:: Provided information

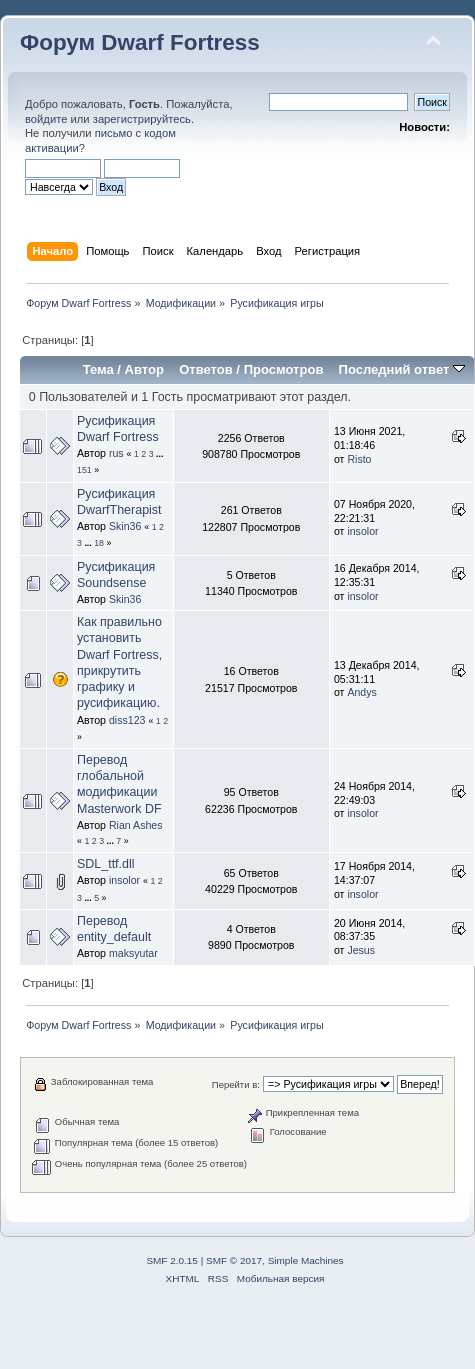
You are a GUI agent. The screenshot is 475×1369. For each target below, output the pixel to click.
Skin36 (125, 526)
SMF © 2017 (234, 1260)
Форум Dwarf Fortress (140, 42)
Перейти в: (236, 1084)
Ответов (206, 369)
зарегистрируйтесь (142, 119)
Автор (144, 369)
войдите (46, 119)
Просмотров (284, 369)
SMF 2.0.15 (172, 1260)
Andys (361, 692)
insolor (362, 531)
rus (116, 453)
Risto (359, 459)
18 (99, 543)
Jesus (361, 950)
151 (84, 470)
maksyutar (133, 953)
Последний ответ (402, 369)
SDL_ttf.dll (106, 864)
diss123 (127, 720)
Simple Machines (306, 1260)
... (159, 454)
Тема (98, 369)
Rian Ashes (136, 825)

::::

What is expected
Nothing but the lines from the one containing "Risto (359, 459)" through the final line of the data above is to be reproduced, each exactly as written.

Output for this task
Risto (359, 459)
18 (99, 543)
Jesus (361, 950)
151 (84, 470)
maksyutar (133, 953)
Последний ответ (402, 369)
SDL_ttf.dll (106, 864)
diss123 (127, 720)
Simple Machines (306, 1260)
... (159, 454)
Тема (98, 369)
Rian Ashes (136, 825)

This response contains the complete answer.